Pat Metheny’s presence in Joni Mitchell’s touring band is one among his rare appearances as a sideman to an artist from outside the jazz world. Well before his 1979 gig as Mitchell’s lead guitarist, Pat Metheny had in place a sound and style very much his own. Throughout much of the show, he presses his well-known tone—via a Gibson ES-175 into a pair of clean Acoustic combos, gently enhanced with asymmetrical delay settings—into the service of songs distant from his own.
Joni Mitchell
Joni Mitchell and Pat Metheny, “Furry Sings the Blues,” from Shadows and Light (1980)–Part 1
Joni Mitchell’s “Shadows and Light” is a brilliant performance document that brings together stage translations of the singer/songwriter/guitarist’s mid-70s period. During this interval, Mitchell released one after another adventurous album: Court and Spark (1974), The Hissing of Summer Lawns (1975), Hejira (1976), Don Juan’s Reckless Daughter (1977), and Mingus (1979). In contrast to the folk and softer rock leanings of her earlier recordings, the brief on this sequence of albums was strongly informed by jazz, and Mitchell brought aboard some of the most cutting-edge jazz musicians of the era, perhaps most notably electric bass innovator and virtuoso Jaco Pastorius.

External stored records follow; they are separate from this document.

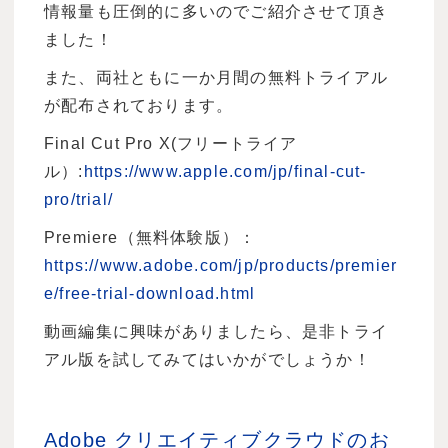
情報量も圧倒的に多いのでご紹介させて頂き
ました！
また、両社ともに一か月間の無料トライアル
が配布されております。
Final Cut Pro X(フリートライア
ル）:
https://www.apple.com/jp/final-cut-
pro/trial/
Premiere（無料体験版）：
https://www.adobe.com/jp/products/premier
e/free-trial-download.html
動画編集に興味がありましたら、是非トライ
アル版を試してみてはいかがでしょうか！
Adobe クリエイティブクラウドのお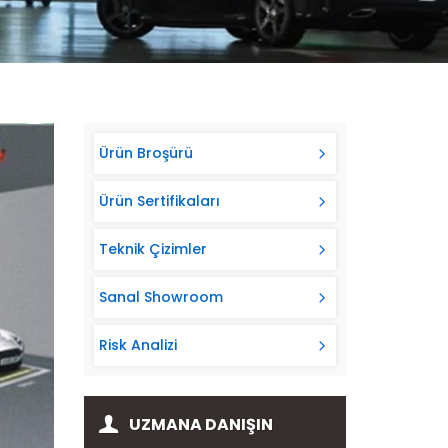
Ürün Broşürü
Ürün Sertifikaları
Teknik Çizimler
Sanal Showroom
Risk Analizi
UZMANA DANIŞIN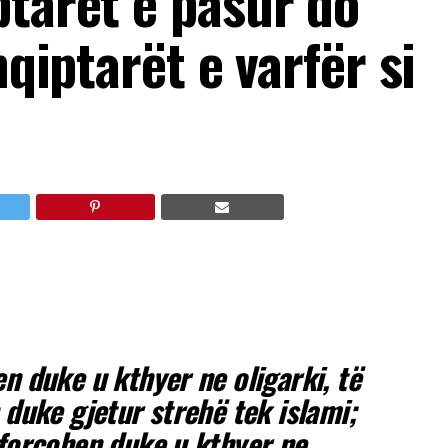
ptarët e pasur do
hqiptarët e varfër si
n duke u kthyer ne oligarki, të
 duke gjetur strehë tek islami;
 forcohen duke u kthyer ne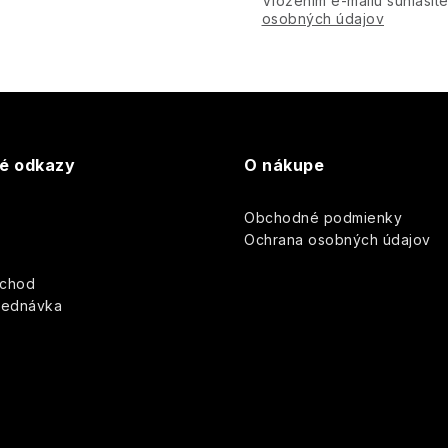
Vložením e-mailu súhlasít
osobných údajov
té odkazy
O nákupe
Obchodné podmienky
y
Ochrana osobných údajov
bchod
jednávka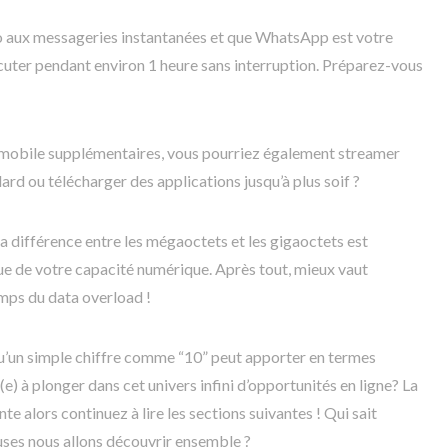
o aux messageries instantanées et que WhatsApp est votre
scuter pendant environ 1 heure sans interruption. Préparez-vous
 mobile supplémentaires, vous pourriez également streamer
ard ou télécharger des applications jusqu’à plus soif ?
 la différence entre les mégaoctets et les gigaoctets est
ue de votre capacité numérique. Après tout, mieux vaut
emps du data overload !
u’un simple chiffre comme “10” peut apporter en termes
e) à plonger dans cet univers infini d’opportunités en ligne? La
te alors continuez à lire les sections suivantes ! Qui sait
euses nous allons découvrir ensemble ?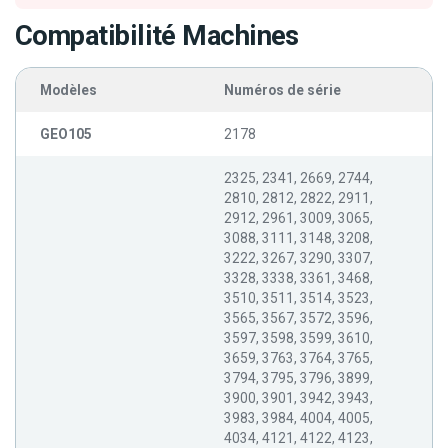
Compatibilité Machines
Modèles
Numéros de série
GEO105
2178
2325, 2341, 2669, 2744,
2810, 2812, 2822, 2911,
2912, 2961, 3009, 3065,
3088, 3111, 3148, 3208,
3222, 3267, 3290, 3307,
3328, 3338, 3361, 3468,
3510, 3511, 3514, 3523,
3565, 3567, 3572, 3596,
3597, 3598, 3599, 3610,
3659, 3763, 3764, 3765,
3794, 3795, 3796, 3899,
3900, 3901, 3942, 3943,
3983, 3984, 4004, 4005,
4034, 4121, 4122, 4123,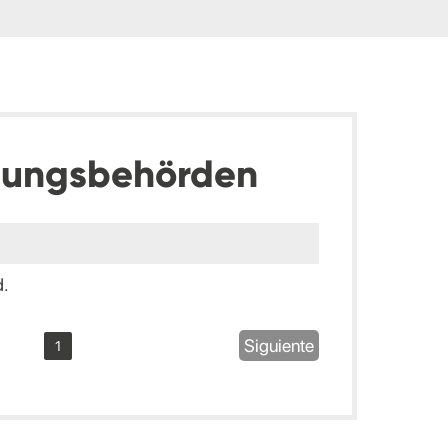
dungsbehörden
d.
Siguiente
1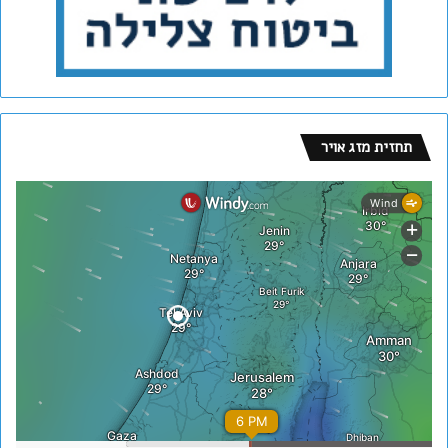
תחזית מזג אויר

Although Mitchell herself is the essential guitar presence on her albums, she invited occasional additions from jazz-rock lead player Larry Carlton and Robben Ford. By the time of the late 1979 gigs that led to Shadows and Light, her live band included one of the most innovative young jazz guitarists of the time: Pat Metheny. Four years out from his 1976 debut and close to the cusp of releasing American Garage, Metheny was in what have proven to be rare circumstances in his lengthy and still-evolving career.